Investing goals can be broken down into a few simple categories. These are determined by personal financial conditions, investment time horizon and market outlook. Other factors that impact investment decisions are individual risk tolerance and market expectations.
Without realistic expectations, investors can be disappointed by modest returns and possibly subject themselves to excessive risks. A historical performance analysis can put investment goals and actual results into the proper perspective. The basic rule of 72 is to divide 72 by the annualized return will yield the number of years to double an investment. This process helps investors understand the power of compounding interest and how modest returns can achieve significant results.
The basic goal of investing is to make money. The more important question is how and for what purpose? People invest for many reasons; retirement, paying for college or a first home, or just for trying to increase returns versus general savings. These motivations may also impact the choice of investment vehicles or the time commitment to monitoring the markets.
Growth, income, capital preservation, and speculation are the specific investment objectives that are selected when a brokerage account is opened. In addition, some trading experience questions help a broker authorize trading for appropriate investments. The goals selected and the past history play an important role is deciding what are suitable investments. They may also ask how active a customer has been with their transaction history or what strategy experiences do they have in the market.
It is important to define success prior to opening an account so that results can be measured afterwards against that objective. This also may also discourage straying from an investment plan and keeping focus on the overall goals. It can be common for investors to have separate objectives for different accounts.
Long term growth is a typical goal for someone with many years until the money is needed. A consistent and steady return without much volatility or significant drawdown can be ideal for money that is not going to be needed immediately. This strategy does have the luxury of time to ride out any lack of performance in the markets. The rate of growth might possibly be impacted by the choice of investments in specific sectors or bond choices.
Producing income is sometimes the goal for a retirement account after the growth phase of investing. After decades of working to build principal, the objective of these accounts often change over time. The design of an income account may be to provide regular distributions through dividends or interest payments on bonds. As the individual investor gets closer to this Income stage less risk is encouraged because of immediate needs for the funds.
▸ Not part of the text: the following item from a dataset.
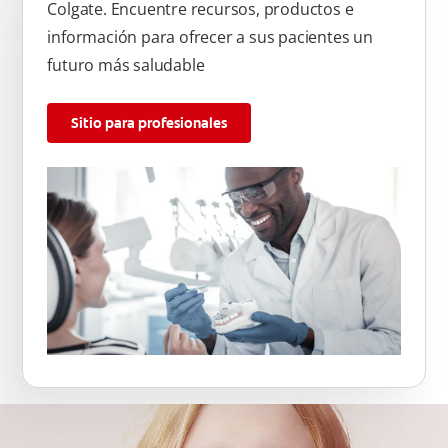
Colgate. Encuentre recursos, productos e
información para ofrecer a sus pacientes un
futuro más saludable
Sitio para profesionales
While the goal of preserving capital is always at work for most traders the reality of the investment paradigm is often that risk is a function of return. The return in a cash or money market account is usually going to be less than that of the general market but the principal is not typically at the same risk. The risk versus reward balance plays a major role in determining suitable vehicles for capital preservation.
Speculation is the most aggressive and sometimes the most active of the trading objectives. All investments require risk control and discipline but speculation often requires the most focus and attention. Because of the shorter time horizon, speculative plays have the entire trading methodology condensed. The process of identifying candidates, execution with risk control and managing a trade can occur very quickly requiring a disciplined plan.
A reason to invest is obviously to make money but a more important factor to focus on is how it is to be used. The process of thinking out the goals can clarify the objectives of the actual investment process. Building a portfolio in a stable low risk environment with the high return growth is a goal that has to be realistically balanced with market realities to choose the best personal investments.